PS: je passe sur mon blog bien moins souvent que sur celui des autres. c'est donc très tardivement que je vais remercier les auteurs des 4 premiers commentaires! qui gagnent l'assurance de mes voeux variés. Et une invitation permanente à revenir.

8.5.06

qousque tandem

Dans ma vie, dit la dame qui ne compte plus ses cheveux blancs, j'aurais passé beaucoup de temps à essayer de comprendre comment les choses basculent. Un genre de théorie de l'embouteillage, ou bien un nuancier perfectionné. Quelque chose qui me permettrais de saisir imédiatement, et avec certitude, que ce violet là est devenu un bleu, ou bien que cette personne est folle pour de vrai.

Ou bien que LA, si j'en crois maître Eolas, nous avons cessé d'être dans une démocratie, parce que l'on fait, en mon nom, au nom d'une protection que je ne demande pas, des choses indignes.

Je pourrais dire que je me fie à mon sentiment; dans le cas ci-dessus, ce serait donc la colère qui m'avertirait de la nécessité de sonner le tocsin.
Mais si la colère est un sentiment que je laisse pousser comme une utile mauvaise herbe dans le champ de la citoyenneté, j' ai toujours trouvé que cela était un mauvais outil de travail.

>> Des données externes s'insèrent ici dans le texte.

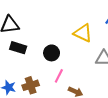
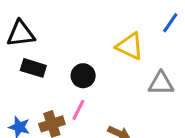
pink line: (59, 76) -> (78, 110), moved

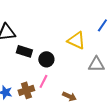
black rectangle: (33, 68) -> (24, 51), moved

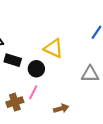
yellow triangle: (76, 40) -> (54, 48), moved
brown arrow: (69, 96) -> (61, 109), turned -40

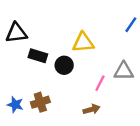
yellow triangle: (54, 48) -> (83, 43), turned -30
pink line: (33, 92) -> (100, 83), moved

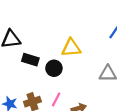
pink line: (100, 83) -> (56, 99), moved

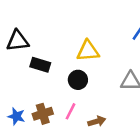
black circle: (54, 68) -> (78, 80), moved

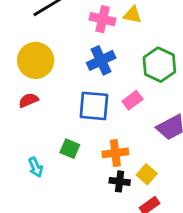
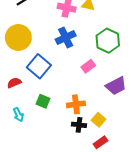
red semicircle: (28, 100) -> (14, 83), moved
blue square: (94, 106) -> (39, 66), moved, turned 35

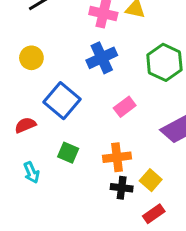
yellow circle: (18, 38) -> (31, 58), size x0.6
pink rectangle: (88, 66) -> (125, 107), moved

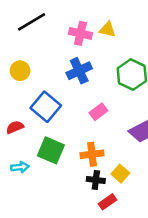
green square: (68, 153) -> (51, 150), size x1.5
cyan arrow: (31, 172) -> (20, 167), turned -72
red rectangle: (154, 214) -> (107, 202), moved

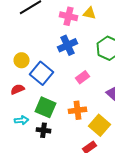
yellow circle: (20, 71) -> (22, 60), moved
yellow square: (120, 174) -> (100, 125), size x1.5
black cross: (96, 180) -> (44, 130), moved

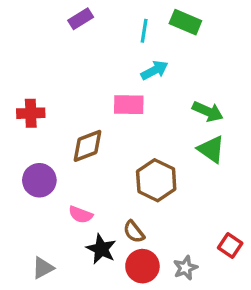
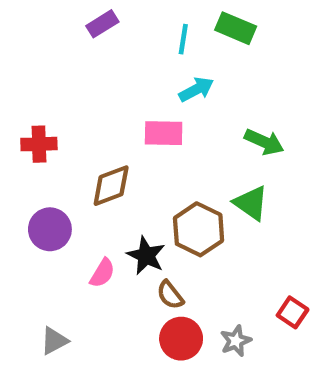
green triangle: (211, 149) -> (251, 203), moved
pink semicircle: (81, 215) -> (102, 273), turned -80
black star: (101, 249) -> (146, 256), moved

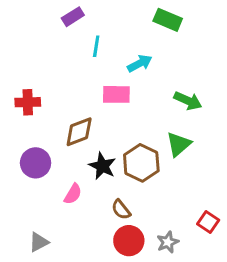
cyan line: (183, 39) -> (96, 46), moved
green triangle: (251, 203) -> (179, 144), turned 44
black star: (146, 256) -> (102, 166), moved

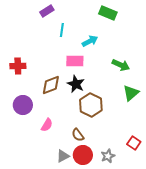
green triangle: (179, 144) -> (131, 93), moved
black star: (102, 166) -> (76, 84), moved
gray triangle: (39, 242) -> (63, 156), moved

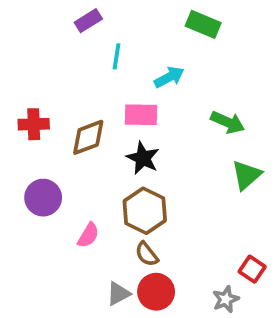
brown diamond: (51, 85) -> (88, 137), moved
brown hexagon: (91, 105) -> (145, 211), moved
gray star: (108, 156) -> (226, 299), moved

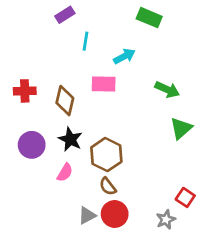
brown diamond: (88, 137) -> (65, 101), turned -56
black star: (143, 158) -> (70, 139), moved

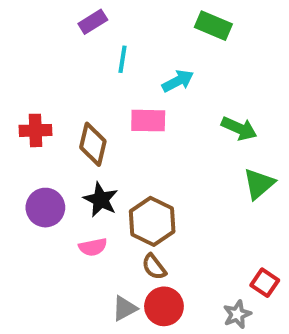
pink semicircle: (65, 173) -> (93, 247), turned 48

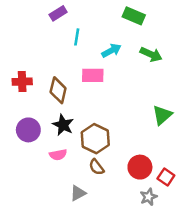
green arrow: (239, 128) -> (151, 54), moved
red circle: (164, 306) -> (140, 167), moved

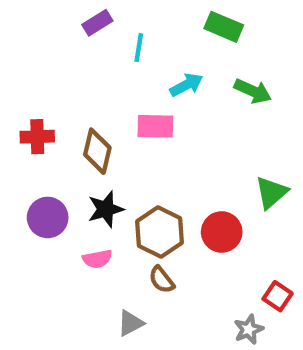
cyan line: (77, 37) -> (139, 48), moved
black star: (63, 125) -> (106, 209), turned 30
red circle: (140, 167) -> (222, 232), moved

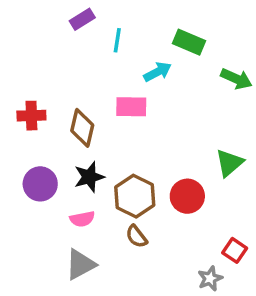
green rectangle: (224, 27) -> (189, 42), moved
green arrow: (253, 91) -> (236, 79), moved
gray triangle: (130, 323) -> (80, 264), moved, size x1.4

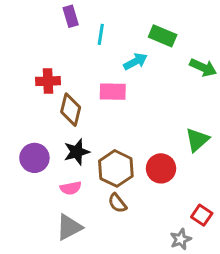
purple rectangle: (82, 19) -> (71, 16), turned -75
red cross: (31, 116) -> (48, 81), moved

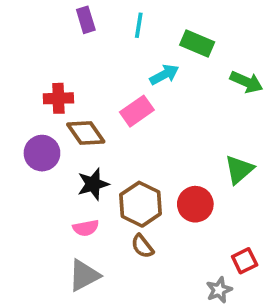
cyan line: (101, 34) -> (139, 25), moved
pink rectangle: (113, 92) -> (137, 111), turned -36
brown diamond: (71, 110) -> (86, 133), turned -48
purple circle: (34, 158) -> (42, 153), moved
red square: (202, 215) -> (245, 261), turned 30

Tout comme la peur. Cela ne veut pas dire que je ne les éprouve pas, encore que cela m'arrive de moins en moins. Cela veut juste dire que je m'en méfie. J'ai moins peur qu'avant, parce que j'accepte que les gens puissent mourir malgré mon désir qu'il en soit autrement. Je suis moins souvent en colère, parce que j'ai enfin admis qu'on fait souvent ça qu'on peut, comme on peut, avec ça qu'on qu'on a. Et ce qu'on a, souvent, c'est peur et colère, en mélange indeterminé, et que ça rend con. Il doit y avoir de cela, dans l'action de ces jeunes flics qui musellent et violentent des étrangers qu'ils reconduisent à la frontière.

Mais par pitié, que quelqu'un se soucie de leur apprendre d'autres outils de travail.